***** Data for the task

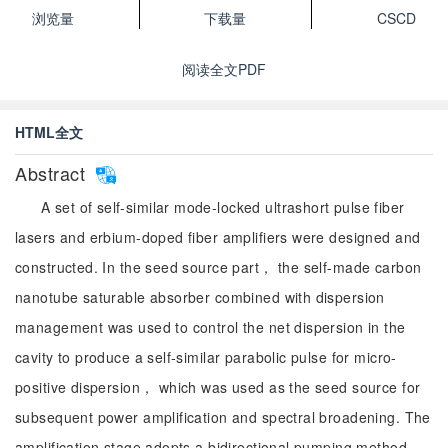
浏览量
下载量
CSCD
阅读全文PDF
HTML全文
Abstract
A set of self-similar mode-locked ultrashort pulse fiber
lasers and erbium-doped fiber amplifiers were designed and
constructed. In the seed source part， the self-made carbon
nanotube saturable absorber combined with dispersion
management was used to control the net dispersion in the
cavity to produce a self-similar parabolic pulse for micro-
positive dispersion， which was used as the seed source for
subsequent power amplification and spectral broadening. The
amplification stage adopts a bidirectional pumping method，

**********

Copy task for the entries above: every line with the string "fiber".

A set of self-similar mode-locked ultrashort pulse fiber
lasers and erbium-doped fiber amplifiers were designed and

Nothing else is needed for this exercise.